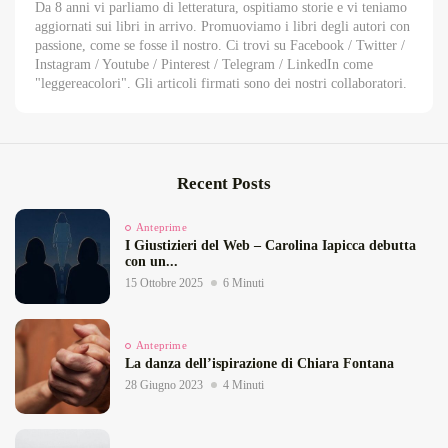
Da 8 anni vi parliamo di letteratura, ospitiamo storie e vi teniamo
aggiornati sui libri in arrivo. Promuoviamo i libri degli autori con
passione, come se fosse il nostro. Ci trovi su Facebook / Twitter /
Instagram / Youtube / Pinterest / Telegram / LinkedIn come
"leggereacolori". Gli articoli firmati sono dei nostri collaboratori.
Recent Posts
Anteprime
I Giustizieri del Web – Carolina Iapicca debutta
con un...
15 Ottobre 2025
6 Minuti
Anteprime
La danza dell’ispirazione di Chiara Fontana
28 Giugno 2023
4 Minuti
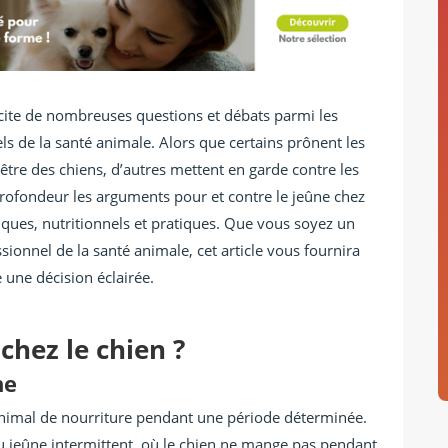
uscite de nombreuses questions et débats parmi les
els de la santé animale. Alors que certains prônent les
-être des chiens, d’autres mettent en garde contre les
 profondeur les arguments pour et contre le jeûne chez
fiques, nutritionnels et pratiques. Que vous soyez un
sionnel de la santé animale, cet article vous fournira
 une décision éclairée.
chez le chien ?
ne
l’animal de nourriture pendant une période déterminée.
t du jeûne intermittent, où le chien ne mange pas pendant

• _Assigned task_
Could you set down, word for word, only the lines above from the line with "uscite de nombreuses" to the line with "fiques, nutritionnels et", including both?

• _Reply to the task_
uscite de nombreuses questions et débats parmi les
els de la santé animale. Alors que certains prônent les
-être des chiens, d’autres mettent en garde contre les
 profondeur les arguments pour et contre le jeûne chez
fiques, nutritionnels et pratiques. Que vous soyez un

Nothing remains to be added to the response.